◆ ENTRIES PROVIDED
Segment Open

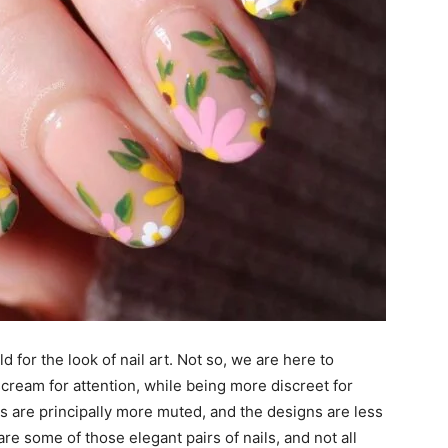
d for the look of nail art. Not so, we are here to
scream for attention, while being more discreet for
ns are principally more muted, and the designs are less
are some of those elegant pairs of nails, and not all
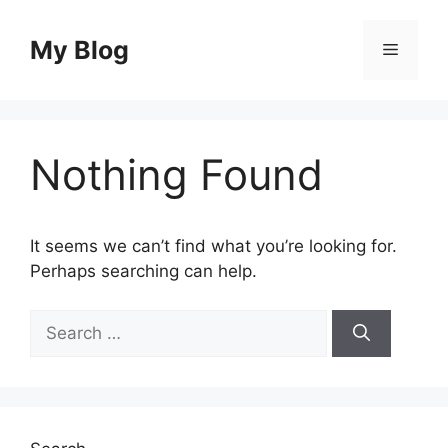
Skip
to
My Blog
Menu
content
Nothing Found
It seems we can’t find what you’re looking for.
Perhaps searching can help.
Search
for:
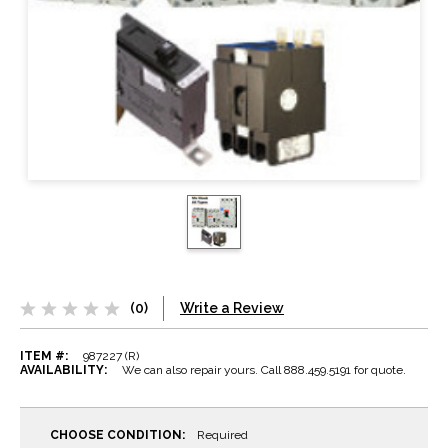
(0)
Write a Review
ITEM #:
987227 (R)
AVAILABILITY:
We can also repair yours. Call 888.459.5191 for quote.
CHOOSE CONDITION:
Required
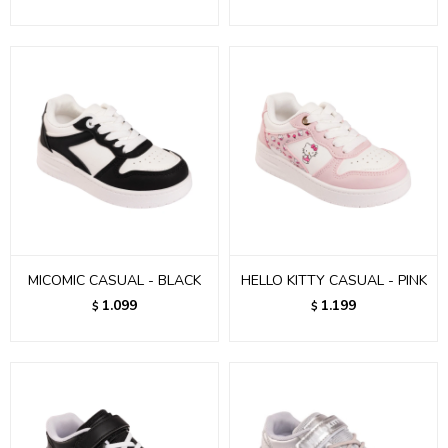
MICOMIC CASUAL - BLACK
HELLO KITTY CASUAL - PINK
1.099
1.199
$
$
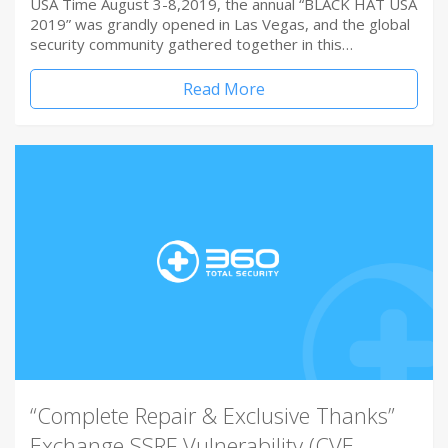
USA Time August 3-8,2019, the annual “BLACK HAT USA
2019” was grandly opened in Las Vegas, and the global
security community gathered together in this…
Read More
“Complete Repair & Exclusive Thanks”
Exchange SSRF Vulnerability (CVE-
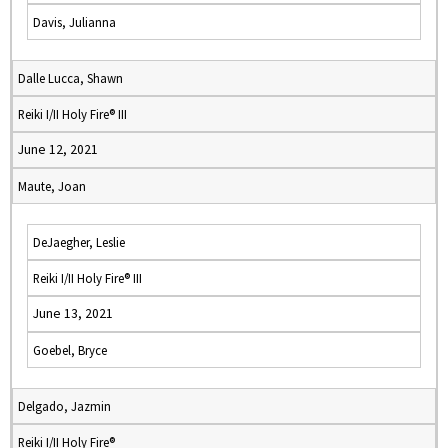
Davis, Julianna
Dalle Lucca, Shawn
Reiki I/II Holy Fire® III
June 12, 2021
Maute, Joan
DeJaegher, Leslie
Reiki I/II Holy Fire® III
June 13, 2021
Goebel, Bryce
Delgado, Jazmin
Reiki I/II Holy Fire®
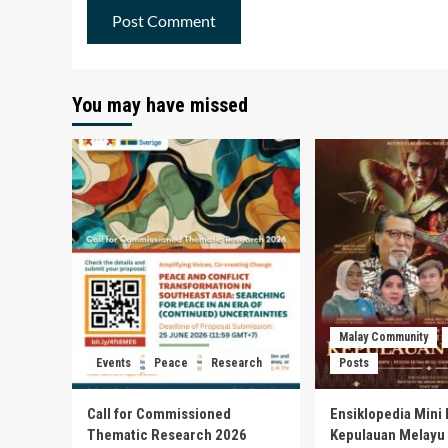
You may have missed
Malay Community
Events
Peace
Research
Posts
Call for Commissioned
Ensiklopedia Mini 
Thematic Research 2026
Kepulauan Melayu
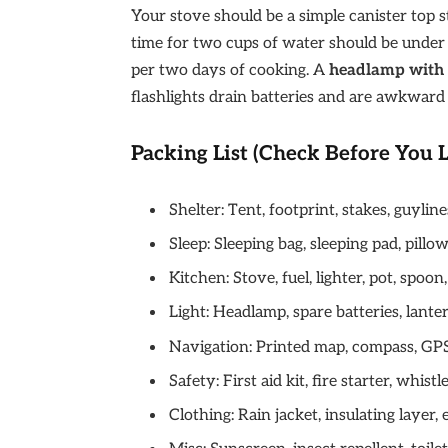
Your stove should be a simple canister top s
time for two cups of water should be under 3
per two days of cooking. A
headlamp with 
flashlights drain batteries and are awkward 
Packing List (Check Before You 
Shelter: Tent, footprint, stakes, guyline
Sleep: Sleeping bag, sleeping pad, pillo
Kitchen: Stove, fuel, lighter, pot, spoon
Light: Headlamp, spare batteries, lanter
Navigation: Printed map, compass, GP
Safety: First aid kit, fire starter, whis
Clothing: Rain jacket, insulating layer,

Segment Closed

◆ WORK TO BE COMPLETED
Although pictures appear among the records above, write out exactly only the lines from the one that has "We can also" through the one that has "DeJaegher, Leslie", and leave the pictures out.

◆ REPLY TO THE EXERCISE
We can also repair yours. Call 888.459.5191 for quote.
CHOOSE CONDITION:
Required
MICOMIC CASUAL - BLACK
HELLO KITTY CASUAL - PINK
1.099
1.199
$
$
USA Time August 3-8,2019, the annual “BLACK HAT USA
2019” was grandly opened in Las Vegas, and the global
security community gathered together in this…
Read More
“Complete Repair & Exclusive Thanks”
Exchange SSRF Vulnerability (CVE-
Davis, Julianna
Dalle Lucca, Shawn
Reiki I/II Holy Fire® III
June 12, 2021
Maute, Joan
DeJaegher, Leslie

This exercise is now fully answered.